Walking up at 5am, I traveled across town to Queens Park, where I met with a few other bird-watchers and our host Jade Peace. Jade has been running these tours for just over year, after securing local government funding to educate local
people about the birds that populate the city. As we walked through Queens Park into Centennial Park, binoculars in hand, I got to meet a whole bunch of birds that I have yet to put a name to. Watching a bright green figbird calling from the top of a tree was a real moment, as was spotting a flock of ibis nesting in trees by the water.

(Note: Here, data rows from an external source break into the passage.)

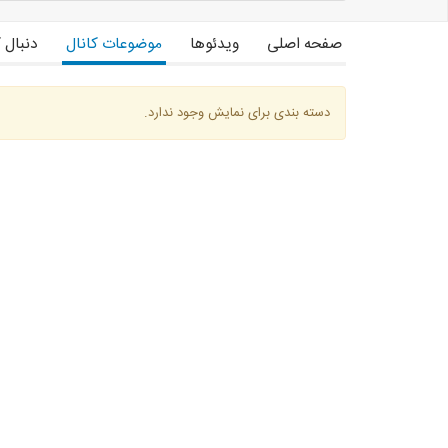
http://Www.rolandshop.ir
صفحه اصلی
ویدئوها
موضوعات کانال
دنبال 
در لحظه ای که عکس کارها میبینید مواردی که قیمت انها رو میخواهید ذخیره
صفحه اینستگرام
دسته بندی برای نمایش وجود ندارد.
https://Instagram.com/shoproland
https://Instagram.com/rezinepolister
کانال تلگرام اطلاع رسانی ماهانه کارهای جدید رولند
https://telegram.me/rolandshop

I remember once talking to my good friend and amazing illustrator, Charlotte Ager, after she had done a course in gardening. She told me that having the vocabulary of the vegetation around her, and being able to “read” the landscape through the names she had learnt, had changed how she walked down the street. I am beginning to understand what she meant, more so too with the knowledge of some of the Indigenous names these birds wear, names that mimic and respond to their calls – Peewee for example. One this note, I also begin to reflect on some of my initial thinking on layers of time and narrative throughout this project. When the English colonisers moved to Australia, they named the birds after their English equivalents, despite the vast differences. The magpie, magpie lark, bush turkey, wagtail, all were given ill-fitting, hand-me-down names that harked to the limited understandings of their new domination.
I didn’t expect to gain quite so much from a bird watching morning, but it was a super insightful – and fun – morning to get some thoughts moving.